While most stakeholders agree the shift toward value-based care is imminent, the current political environment and uncertainty surrounding healthcare reform have caused many healthcare organizations to slow or stall their efforts to prepare for risk-based medicine.

Value-Based CareA Deloitte survey found more than 80 percent of physicians still received some compensation under fee-for-service models or salary arrangements as of 2016. In comparison, physician participation in value-based care payment models only increased 5 percent in 2016 from the year prior.

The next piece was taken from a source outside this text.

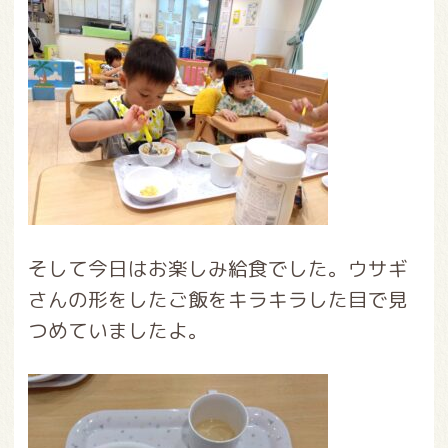
そして今日はお楽しみ給食でした。ウサギ
さんの形をしたご飯をキラキラした目で見
つめていましたよ。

Healthcare finance leaders are still taking a proactive approach to value-based care, despite this slowdown. Strengthening financial practices, especially revenue cycle responsiveness and adaptability, emerged as predominant themes during the discussion. Leaders shared current and future plans to improve financial strength, such as investing in revenue cycle management solutions to ensure their organizations can quickly and efficiently respond to and pivot amid unpredictable value-based environments.

Here are five strategies leaders identified during the discussion to strengthen their organization’s financial operations to better position them for value-based care.

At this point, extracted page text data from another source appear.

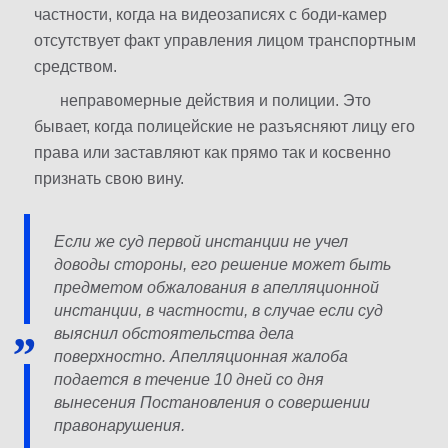
частности, когда на видеозаписях с боди-камер
отсутствует факт управления лицом транспортным
средством.
неправомерные действия и полиции. Это
бывает, когда полицейские не разъясняют лицу его
права или заставляют как прямо так и косвенно
признать свою вину.
Если же суд первой инстанции не учел
доводы стороны, его решение может быть
предметом обжалования в апелляционной
инстанции, в частности, в случае если суд
выяснил обстоятельства дела
поверхностно. Апелляционная жалоба
подается в течение 10 дней со дня
вынесения Постановления о совершении
правонарушения.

  1. Centralize billing systems.
  2. Foster strong payer relationships.
  3. Understand how you’re paid and how you collect.
  4. Create a single, integrated budget.
  5. Use technology to streamline the process.

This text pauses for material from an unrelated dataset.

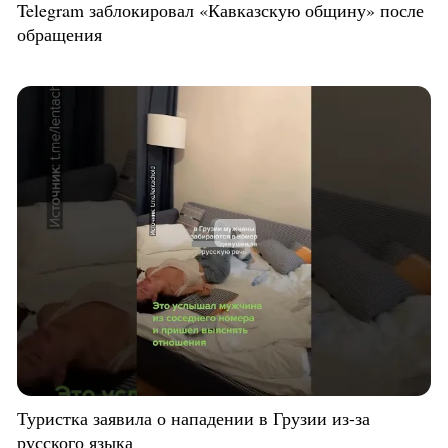
Telegram заблокировал «Кавказскую общину» после
обращения
Туристка заявила о нападении в Грузии из-за
русского языка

The survey findings suggest that, to stimulate the adoption of value-based care and support physicians in delivering on the “Triple Aim,”3 —lower cost, better health, and improved patient experiences—a combination of financial incentives and data-driven tools and capabilities may help. Specifically, organizations could seek to:

  • Tie physician compensation to performance
  • Equip physicians with the right tools to help them meet performance goals
  • Invest in technology capabilities to connect and integrate the tools

Adopting a best-of-breed revenue cycle management solution can help healthcare organizations increase revenue capture and drive out cost to smooth the future transition from volume to value. As healthcare organizations enter more value-based contracts, they must be ready to meet any and all requirements for reimbursement, which will differ by payer. Hospitals and health systems can use a revenue cycle management solution to gain the level of flexibility and preparedness needed to manage a diverse pool of payer needs and ultimately maximize revenues.

While most stakeholders agree the shift toward value-based care is imminent, the current political environment and uncertainty surrounding healthcare reform have caused many healthcare organizations to slow or stall their efforts to prepare for risk-based medicine.